The play is engrossing for much of its length—as Lucia grows madder, declares that Beckett is going to marry her, rebels against her father's overprotective love, and becomes a patient of Swiss psychotherapist Carl Jung (Kenn Schmidt). Ultimately, however, Nigro's dwelling on Lucia's manias and Beckett's guilt-ridden but unwavering refusals begins to seem self-indulgent. Their relationship is stubbornly static, and the action comes to a screeching halt.

Director Steve Jarrard makes much of the production palatable by mining the comedy in the script, which is considerable, and the cast does excellent work all around.
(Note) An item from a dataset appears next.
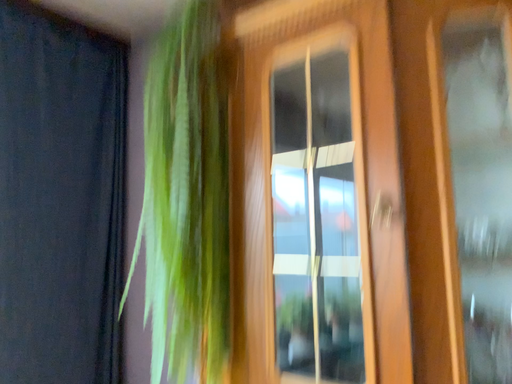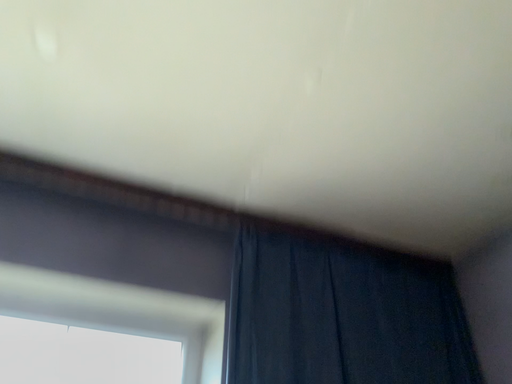 Question: How did the camera likely rotate when shooting the video?

Choices:
 (A) rotated downward
 (B) rotated upward

Answer: (B)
Wallace finds the charm as well as the logic in the calculating but irrational Lucia and makes her madness credible. Ross captures Beckett's spiky-haired appearance as well as his emotional remoteness, making his extreme nature believable. Williams' Joyce combines bumbling absent-mindedness with an edge of ruthlessness, and Pamela Daly scores comic points as his commonsensical wife, trying to cope with a houseful of nut cases. Schmidt strives to overcome the limitations of his brief, underdeveloped role as Jung; Quincy Miller plays the slightly philistine friend McGreevy; and Dan McNamara doubles as a violence-prone pimp and a lunatic who shares Lucia's asylum.